Ibis are a long established American brand who have a history with only releasing new bikes every few years. The bikes they make are made to last and usually have some very individual features that make them category winners. The DV9 is no exception..
The DV9 is a carbon hardtail designed to accommodate 29 inch tyres up to 2.6 inches wide with a fork ranging from 100mm to 120mm. And it only weights ~1210g depending on your frame size. This allows you to build a super lightweight XC race bike or a fun and agile trail bike.
I’ve never owned an all out XC race bike so I decided to aim for a sub 10kg bike weight on this build. However I’m also a downhill rider at heart and therefore needed to be realistic with the bikes durability and also longevity as my go to bike for coaching and guiding. There fore I chose to run an older spec Fox 34 fork with a Fit Grip damper as they are only 100g heavier and a fifth of the cost of the much more expensive Step Cast version. They are also set at 120mm travel to maximise grip and comfort. The ease of changing the compression damping with a twist to lock out isn’t going to be a limiting factor for me. The fork contains 4 volume tokens with around 70psi in the fork. This feels very plush compared to my previous hardtail.
The wheels were a tricky choice. I planned to use the standard Kore wheels I had from my previous 29er which have extra grippy and wide downhill casing WTB tyres for the majority of trail riding as this bike can take up to 2.6 tyres. However I asked Tyred n’ Cranky to build up a wheel set for racing only. Using an older set of non-boost Hope Pro 2 Evo hubs converted to boost (thanks to some custom adaptors from DK Racing, laced onto a set of Ibis 729 carbon rims, we have a sub 1700g wheel set. Specced with 2.25 width Maxxis Aspen tyres they roll incredibly fast! Both wheel sets are set tubeless and have a Nukeproof ARD fitted to the rear wheel as it only adds 100g. This will avoid a huge amount of hassle in the event of a flat tyre as the rear wheel can be ridden flat until you reach a technical zone to change wheel and also smooths out some of the trail chatter that can be experienced on a hardtail bike.
The frame has a Hope headset fitted and a standard threaded bottom bracket. Both are reliable options and the bearings can easily be replaced. The Hope theme continues with the brakes. Hope tech 2 silver levers are paired with black Hope X2 calipers with 183mm rotors providing more than enough power and modulation for the wide range of trails this bike will ride on. A pre-loved Shimano XTR crankset mated with a standard 36 tooth chainring and a Stages Cycling left hand crank power meter reduce unnecessary weight and shifting is done by the reliable and cost effective XT 11 speed cassette, derailleur and shifter. A Funn chain guide helps retain the chain in the choppier terrain it’ll experience when riding ‘off piste’.

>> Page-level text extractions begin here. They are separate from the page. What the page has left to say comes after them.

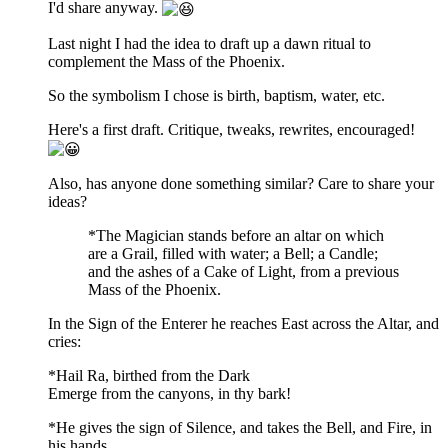
I'd share anyway.
Last night I had the idea to draft up a dawn ritual to
complement the Mass of the Phoenix.
So the symbolism I chose is birth, baptism, water, etc.
Here's a first draft. Critique, tweaks, rewrites, encouraged!
Also, has anyone done something similar? Care to share your
ideas?
*The Magician stands before an altar on which
are a Grail, filled with water; a Bell; a Candle;
and the ashes of a Cake of Light, from a previous
Mass of the Phoenix.
In the Sign of the Enterer he reaches East across the Altar, and
cries:
*Hail Ra, birthed from the Dark
Emerge from the canyons, in thy bark!
*He gives the sign of Silence, and takes the Bell, and Fire, in
his hands.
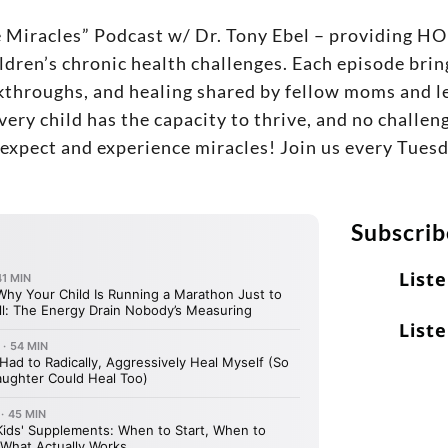
e Miracles” Podcast w/ Dr. Tony Ebel – providin
ldren’s chronic health challenges. Each episode bring
eakthroughs, and healing shared by fellow moms and le
every child has the capacity to thrive, and no challe
o expect and experience miracles! Join us every Tues
Subscrib
List
Liste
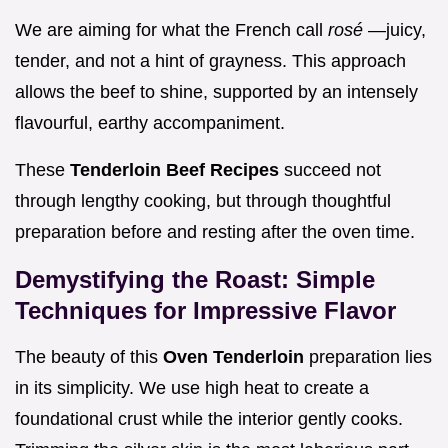
We are aiming for what the French call
rosé
—juicy,
tender, and not a hint of grayness. This approach
allows the beef to shine, supported by an intensely
flavourful, earthy accompaniment.
These
Tenderloin Beef Recipes
succeed not
through lengthy cooking, but through thoughtful
preparation before and resting after the oven time.
Demystifying the Roast: Simple
Techniques for Impressive Flavor
The beauty of this
Oven Tenderloin
preparation lies
in its simplicity. We use high heat to create a
foundational crust while the interior gently cooks.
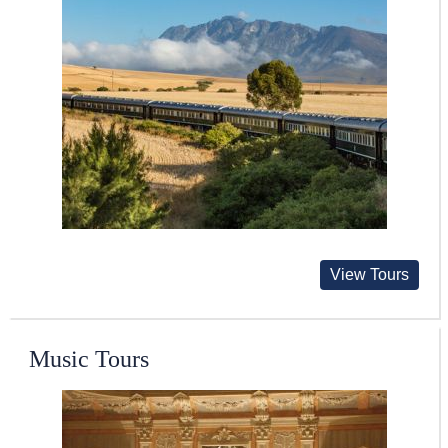
View Tours
Music Tours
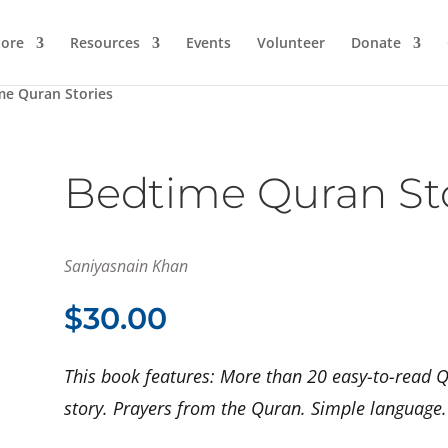
ore
Resources
Events
Volunteer
Donate
me Quran Stories
Bedtime Quran St
Saniyasnain Khan
$
30.00
This book features: More than 20 easy-to-read Q
story. Prayers from the Quran. Simple language. B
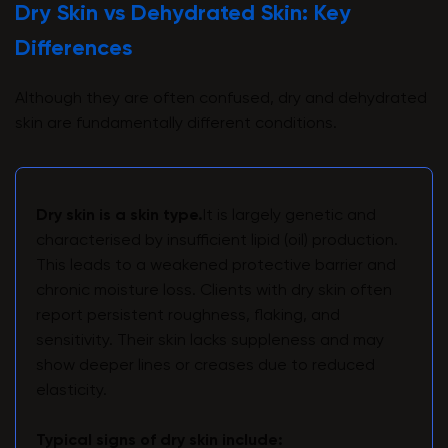
Dry Skin vs Dehydrated Skin: Key
Differences
Although they are often confused, dry and dehydrated
skin are fundamentally different conditions.
Dry skin is a skin type.
It is largely genetic and
characterised by insufficient lipid (oil) production.
This leads to a weakened protective barrier and
chronic moisture loss. Clients with dry skin often
report persistent roughness, flaking, and
sensitivity. Their skin lacks suppleness and may
show deeper lines or creases due to reduced
elasticity.
Typical signs of dry skin include:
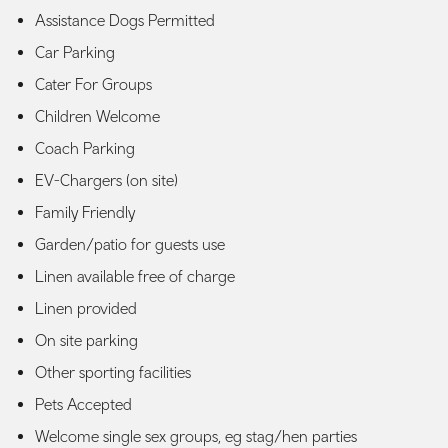
Assistance Dogs Permitted
Car Parking
Cater For Groups
Children Welcome
Coach Parking
EV-Chargers (on site)
Family Friendly
Garden/patio for guests use
Linen available free of charge
Linen provided
On site parking
Other sporting facilities
Pets Accepted
Welcome single sex groups, eg stag/hen parties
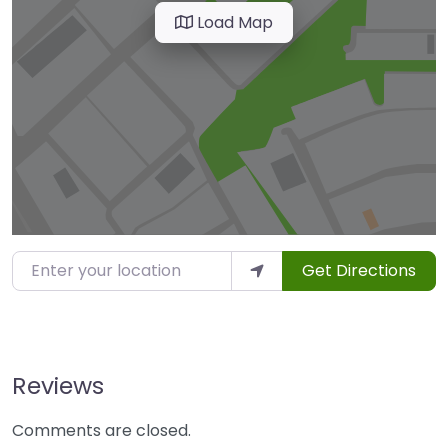
Load Map
Enter your location
Get Directions
Reviews
Comments are closed.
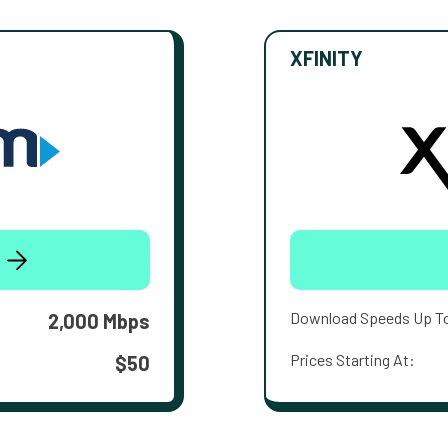
XFINITY
Download Speeds Up T
2,000 Mbps
Prices Starting At:
$50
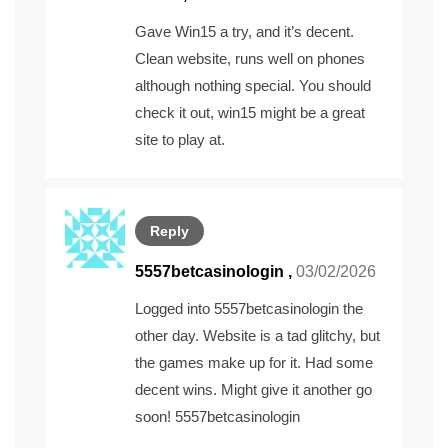
Gave Win15 a try, and it’s decent.
Clean website, runs well on phones
although nothing special. You should
check it out,
win15
might be a great
site to play at.
Reply
5557betcasinologin
,
03/02/2026
Logged into 5557betcasinologin the
other day. Website is a tad glitchy, but
the games make up for it. Had some
decent wins. Might give it another go
soon!
5557betcasinologin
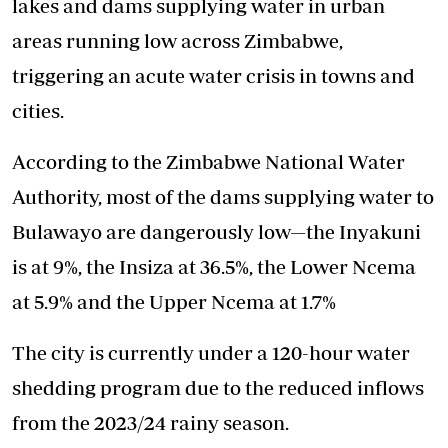
lakes and dams supplying water in urban
areas running low across Zimbabwe,
triggering an acute water crisis in towns and
cities.
According to the Zimbabwe National Water
Authority, most of the dams supplying water to
Bulawayo are dangerously low—the Inyakuni
is at 9%, the Insiza at 36.5%, the Lower Ncema
at 5.9% and the Upper Ncema at 1.7%
The city is currently under a 120-hour water
shedding program due to the reduced inflows
from the 2023/24 rainy season.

To keep the weight down I chose a Funn Black Label carbon handlebar cut down to 750mm. It has very little rise so it has taken me a while to get the correct number of spacers under the stem. That stem is a 35mm long stem for 31.8 width bars. Combined with the lightweight Funn bar to keep the handling quick and to avoid unnecessary vibrations.

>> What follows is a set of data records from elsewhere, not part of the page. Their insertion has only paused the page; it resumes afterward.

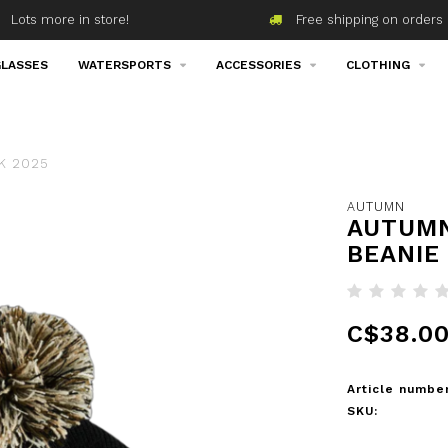
Lots more in store!
Free shipping on orders 
LASSES
WATERSPORTS
ACCESSORIES
CLOTHING
K 2025
AUTUMN
AUTUMN
BEANIE
C$38.0
Article number
SKU:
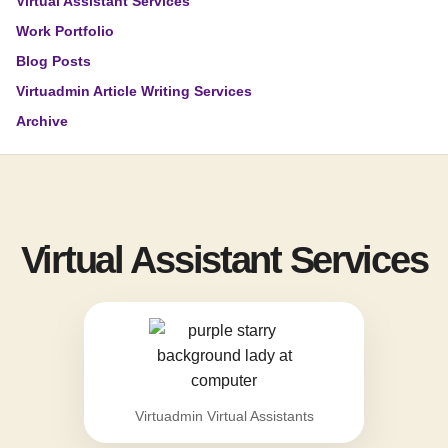
Virtual Assistant Services
Work Portfolio
Blog Posts
Virtuadmin Article Writing Services
Archive
Virtual Assistant Services
Virtuadmin Virtual Assistants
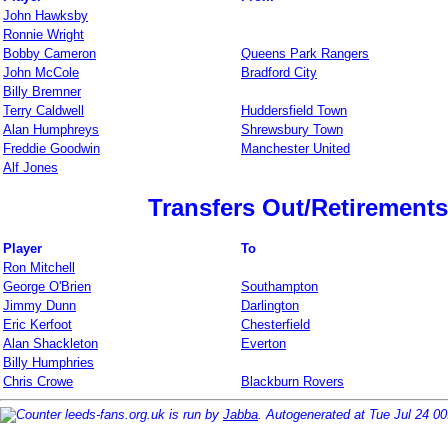
John Hawksby
Ronnie Wright
Bobby Cameron
Queens Park Rangers
John McCole
Bradford City
Billy Bremner
Terry Caldwell
Huddersfield Town
Alan Humphreys
Shrewsbury Town
Freddie Goodwin
Manchester United
Alf Jones
Transfers Out/Retirements
Player
To
Ron Mitchell
George O'Brien
Southampton
Jimmy Dunn
Darlington
Eric Kerfoot
Chesterfield
Alan Shackleton
Everton
Billy Humphries
Chris Crowe
Blackburn Rovers
leeds-fans.org.uk is run by
Jabba
. Autogenerated at Tue Jul 24 0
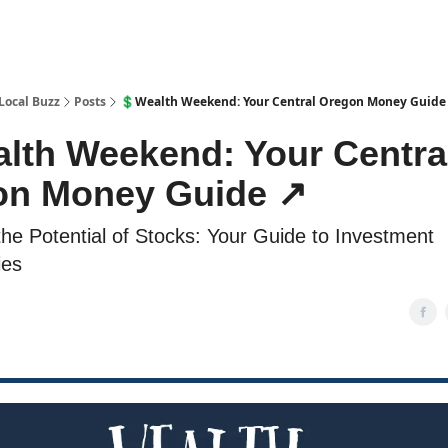
Local Buzz
Posts
💲Wealth Weekend: Your Central Oregon Money Guide
lth Weekend: Your Centra
n Money Guide ↗️
the Potential of Stocks: Your Guide to Investment
ies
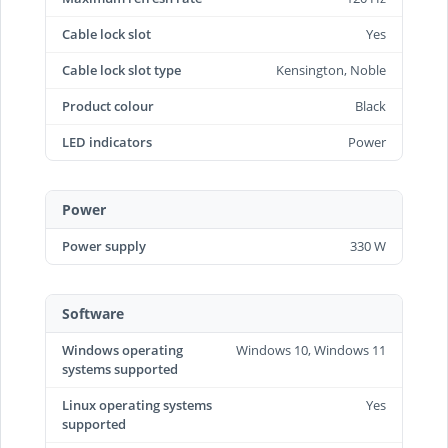
Cable lock slot
Yes
Cable lock slot type
Kensington, Noble
Product colour
Black
LED indicators
Power
Power
Power supply
330 W
Software
Windows operating
Windows 10, Windows 11
systems supported
Linux operating systems
Yes
supported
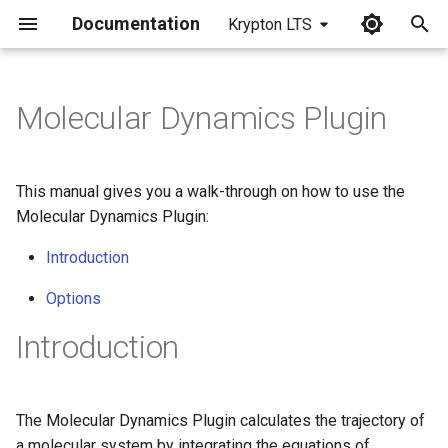
Documentation
Krypton LTS
I
n
Molecular Dynamics Plugin
i
t
This manual gives you a walk-through on how to use the
i
Molecular Dynamics Plugin:
a
Introduction
l
Options
i
Introduction
z
i
The Molecular Dynamics Plugin calculates the trajectory of
n
a molecular system by integrating the equations of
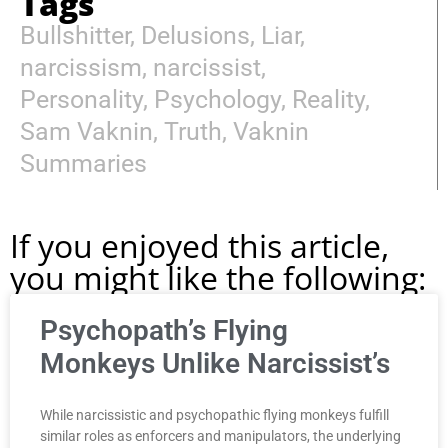
Tags
Bullshitter
,
Delusions
,
Liar
,
narcissism
,
narcissist
,
Personality
,
Psychology
,
Reality
,
Sam Vaknin
,
Truth
,
Vaknin
Summaries
If you enjoyed this article,
you might like the following:
Psychopath’s Flying
Monkeys Unlike Narcissist’s
While narcissistic and psychopathic flying monkeys fulfill
similar roles as enforcers and manipulators, the underlying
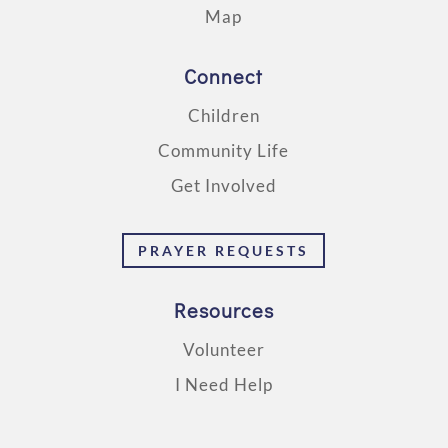
Map
Connect
Children
Community Life
Get Involved
PRAYER REQUESTS
Resources
Volunteer
I Need Help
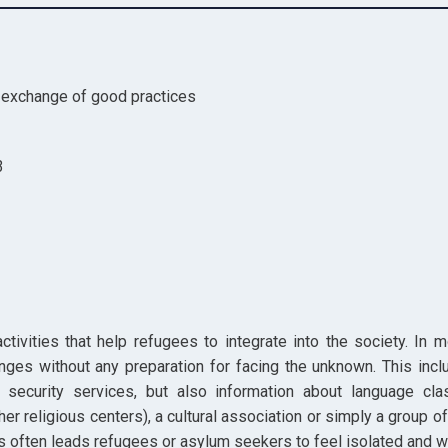
e exchange of good practices
3
activities that help refugees to integrate into the society. In
nges without any preparation for facing the unknown. This in
r security services, but also information about language cla
ther religious centers), a cultural association or simply a group
ns often leads refugees or asylum seekers to feel isolated and w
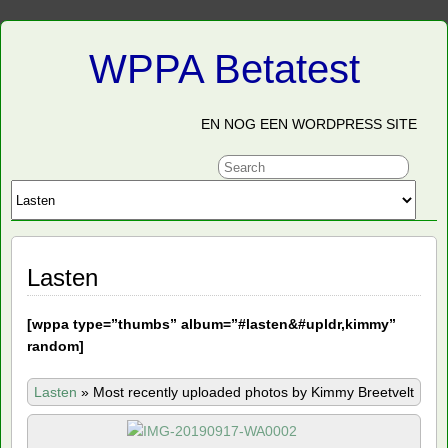
WPPA Betatest
EN NOG EEN WORDPRESS SITE
Lasten
[
wppa type=”thumbs” album=”#lasten&#upldr,kimmy”
random]
Lasten
»
Most recently uploaded photos by Kimmy Breetvelt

Riding the bike uphill the difference compared to a steel bike is phenomenal! Its short chain stays make the bike feel responsive as it zips around. The ground that can be covered is astounding. It’s agile and very quick to accelerate. On a 25 minute XC loop I’ve knocked almost 4 minutes off the time it takes to complete. That’s a 16% decrease in time! Assuming I maintained the same fitness and the course conditions are the same of course. With the lightest wheels fitted this build comes in at 9.79kg! With the heavier wheels it’s a touch over 10.31kg. It could easily be reduced further for XC racing although it’d lose its versatility and comfort for XCM and all day trail rides.

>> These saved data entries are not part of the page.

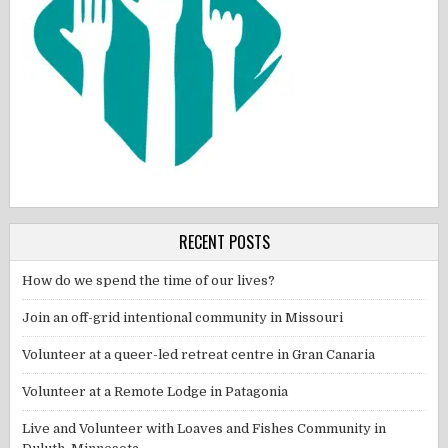
RECENT POSTS
How do we spend the time of our lives?
Join an off-grid intentional community in Missouri
Volunteer at a queer-led retreat centre in Gran Canaria
Volunteer at a Remote Lodge in Patagonia
Live and Volunteer with Loaves and Fishes Community in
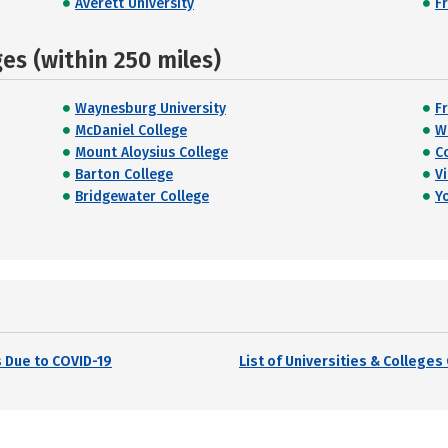
Averett University
F
s (within 250 miles)
Waynesburg University
F
McDaniel College
W
Mount Aloysius College
C
Barton College
Vi
Bridgewater College
Y
 Due to COVID-19
List of Universities & College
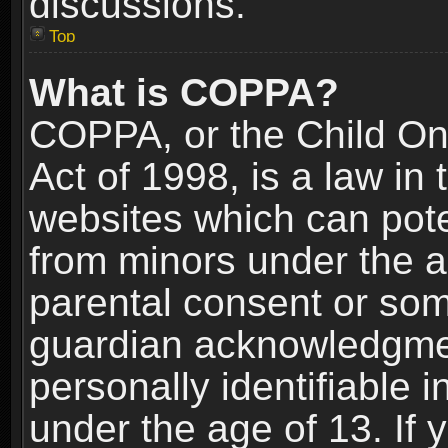
discussions.
Top
What is COPPA?
COPPA, or the Child Onl
Act of 1998, is a law in
websites which can poten
from minors under the a
parental consent or som
guardian acknowledgment
personally identifiable 
under the age of 13. If y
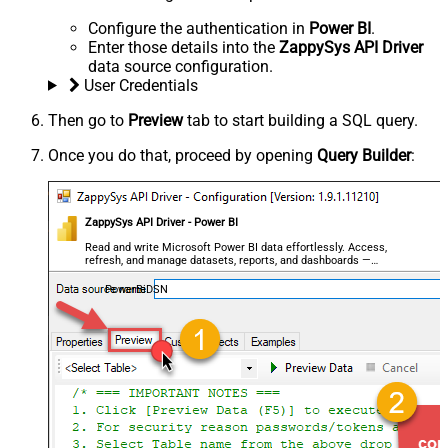
Configure the authentication in
Power BI
.
Enter those details into the
ZappySys API Driver
data source configuration.
User Credentials
Then go to
Preview
tab to start building a SQL query.
Once you do that, proceed by opening
Query Builder
:
ZappySys API Driver - Power BI
Read and write Microsoft Power BI data effortlessly. Access,
refresh, and manage datasets, reports, and dashboards —
almost no coding required.
PowerBiDSN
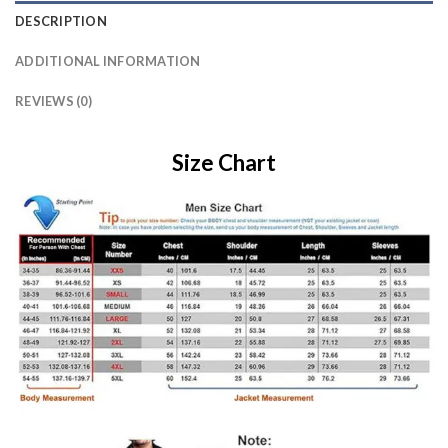
DESCRIPTION
ADDITIONAL INFORMATION
REVIEWS (0)
Size Chart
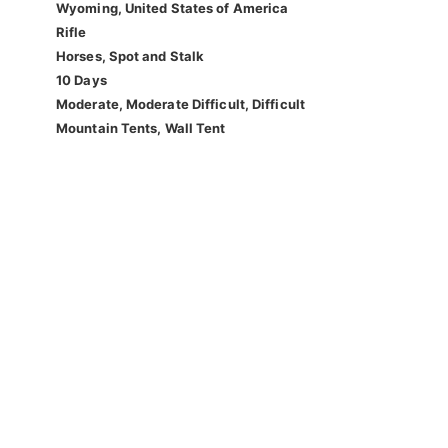
Wyoming, United States of America
Rifle
Horses, Spot and Stalk
10 Days
Moderate, Moderate Difficult, Difficult
Mountain Tents, Wall Tent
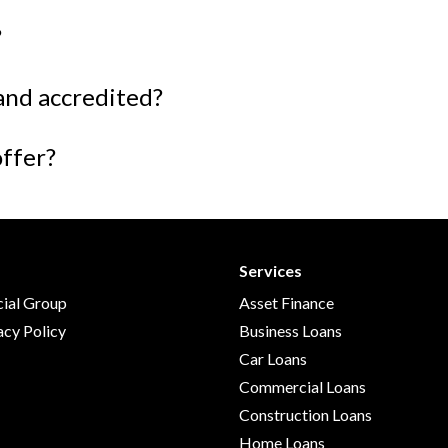
?
and accredited?
offer?
Services
cial Group
Asset Finance
acy Policy
Business Loans
Car Loans
Commercial Loans
Construction Loans
Home Loans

Descending the bike has required a different approach. The Fox fork is very plush for only 120mm travel and I have found it prefers to hug the ground and absorb bumps. This enables you to hold a line very easily although the fork does dive in rough conditions and is tougher to pump through the terrain. Fitting more volume spacers has helped provide more progression but hasn’t made the bike too poppy or playful. The rear end doesn’t flex much so square edge bumps are brutal unless you pick the most smooth and efficient lines to maintain your speed. The DV9 remains very balanced when jumping in the air and is easy to control when doing a manual thanks to the short rear chain stays. Overall this bike is excellent bike for trail riding or hardcore XC and marathon racing!